Now kids play video games with violence from a very young age in many cases and experts say that by the time they are 18, most kids have seen over 25,000 acts of serious violence on television, video games, the internet, etc…

Back then most of my “violence” came from Bugs Bunny and we didn’t see it as violence at the time. Except for the news. We watched Walter Cronkite as most people did. It’s interesting that my dad, who was pretty conservative in many ways, didn’t seem to have a problem with Cronkite, who was fairly liberal.

What many younger people don’t appreciate is that the news made a real, concerted effort to be as close to objective as possible. I think Walter Cronkite cried a little when John F. Kennedy was assassinated, but other than that I don’t remember him showing that much deep emotion. He read the news. But he did have the background as a newsman that so many today don’t have.
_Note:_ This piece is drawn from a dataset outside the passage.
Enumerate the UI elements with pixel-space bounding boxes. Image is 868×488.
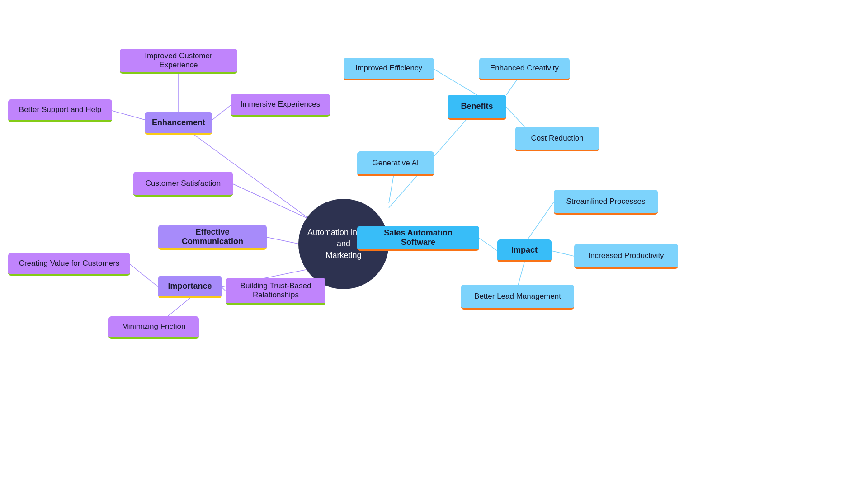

So many today are simply readers of the news.

I remember when the networks (and there were only three at the time) decided that the news needed to make a profit.

If there was ever an indictment of strict capitalism, the news attempting to make a profit seems to me to be a big one.

I don’t think I’m looking back with rose-colored glasses at the news. Honestly.

When you had more people honestly attempting to be so close to objective in their reporting, it seemed to be of a higher quality. Also, without the profit motive so directly involved, there were a lot more important stories covered. Not much fluff, certainly not in the national and international news.

More educated and thoughtful reporters and anchors and many of today’s “news” people wouldn’t even be able to get a job back then as they are/would be unqualified to do the job.

You also wouldn’t see something like Fox News where they clearly have a conservative axe to grind and when push comes to shove, they are very similar to being an arm of the Republican Party. You might like that. That I don’t doesn’t change the truth of it.

I agree with Keith Olbermann that it’s really Faux News.

And simply calling it “Fair & Balanced” doesn’t mean that it is. You might debate that with me, but one sad thing is that there are people so young that they don’t even realize that Fox can simply claim that without it being true. Many younger people think that IF they say that it must be true, right?

Amazing. I never thought I would look back so fondly on the 1970’s.